## EXERCISE DETAILS
Your response should contain every line from the data below that holds the string "health".

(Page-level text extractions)
[Start of section]

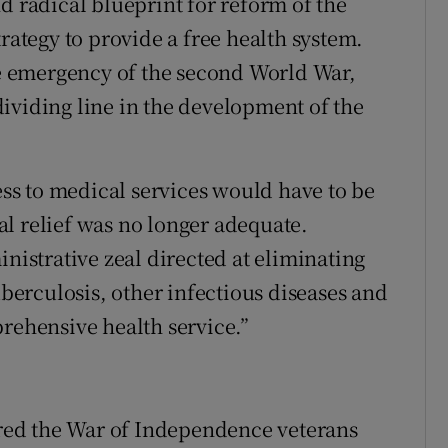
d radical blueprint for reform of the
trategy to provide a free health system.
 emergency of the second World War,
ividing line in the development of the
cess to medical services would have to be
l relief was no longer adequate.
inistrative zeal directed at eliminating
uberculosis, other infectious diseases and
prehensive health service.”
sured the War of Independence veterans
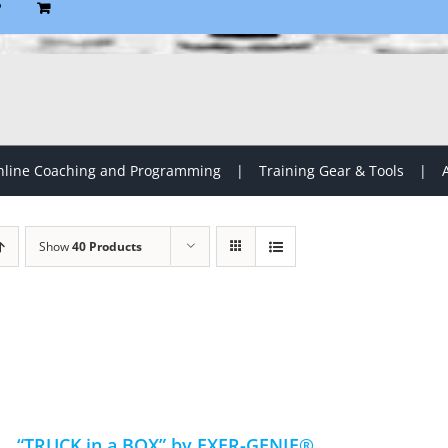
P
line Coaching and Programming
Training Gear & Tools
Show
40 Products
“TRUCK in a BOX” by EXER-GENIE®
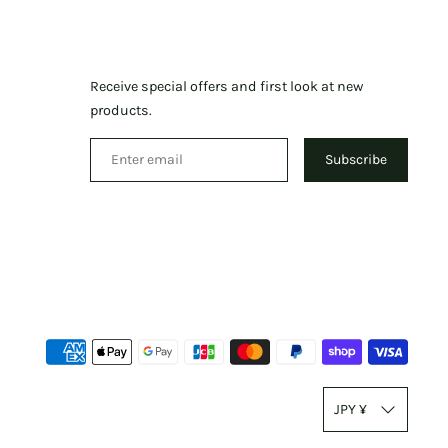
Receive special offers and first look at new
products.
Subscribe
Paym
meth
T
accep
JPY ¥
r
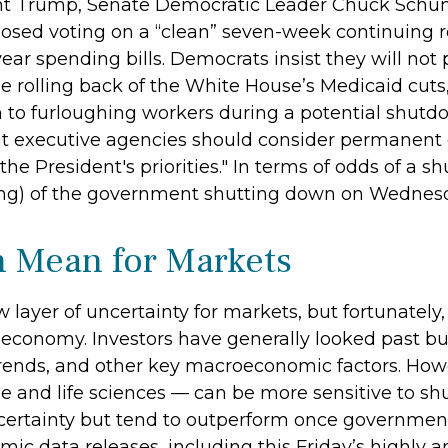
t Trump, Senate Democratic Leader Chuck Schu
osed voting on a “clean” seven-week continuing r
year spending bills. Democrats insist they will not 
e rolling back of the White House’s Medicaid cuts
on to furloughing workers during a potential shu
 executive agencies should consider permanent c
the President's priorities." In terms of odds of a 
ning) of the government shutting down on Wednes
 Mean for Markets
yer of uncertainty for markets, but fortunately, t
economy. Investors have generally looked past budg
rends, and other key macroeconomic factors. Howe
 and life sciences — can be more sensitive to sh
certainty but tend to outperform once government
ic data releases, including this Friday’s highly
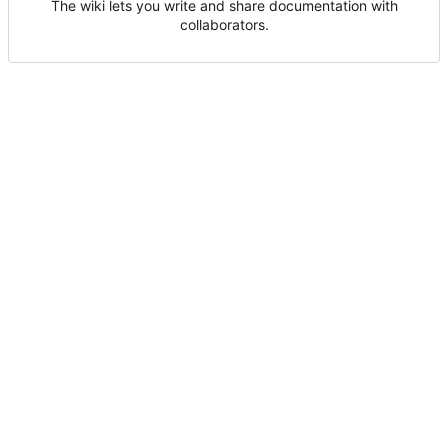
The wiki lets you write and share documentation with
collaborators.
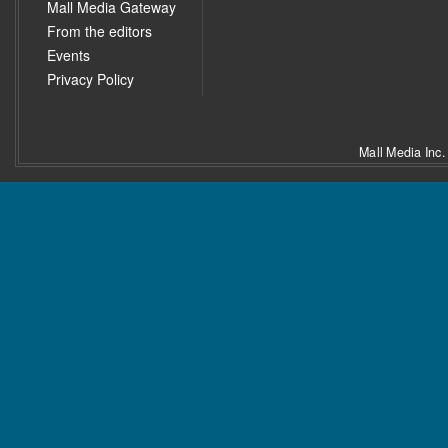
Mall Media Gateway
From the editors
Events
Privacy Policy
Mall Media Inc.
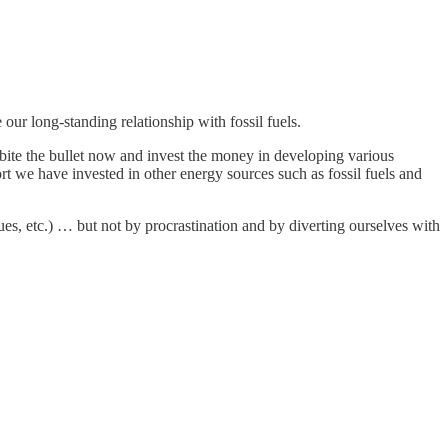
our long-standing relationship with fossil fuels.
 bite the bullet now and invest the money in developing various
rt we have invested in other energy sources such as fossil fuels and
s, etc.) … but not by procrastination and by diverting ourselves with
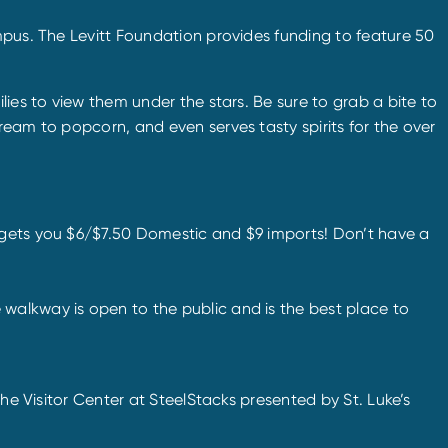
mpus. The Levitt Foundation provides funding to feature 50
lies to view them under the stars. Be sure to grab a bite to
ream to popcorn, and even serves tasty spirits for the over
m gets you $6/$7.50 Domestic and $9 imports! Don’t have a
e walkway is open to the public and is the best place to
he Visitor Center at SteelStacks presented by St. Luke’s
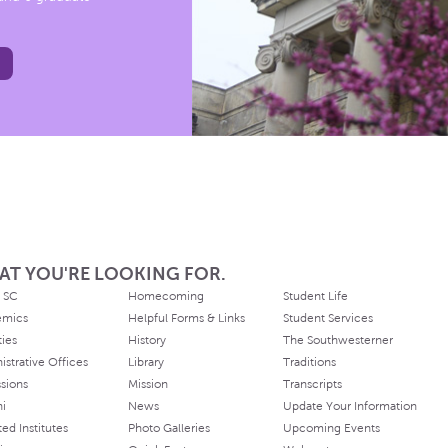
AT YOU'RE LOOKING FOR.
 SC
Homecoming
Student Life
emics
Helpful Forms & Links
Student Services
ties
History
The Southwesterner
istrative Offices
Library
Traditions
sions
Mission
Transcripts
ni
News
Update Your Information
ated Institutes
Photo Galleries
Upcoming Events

[End of section]

## OUTPUT OF THE EXERCISE
trategy to provide a free health system.
prehensive health service.”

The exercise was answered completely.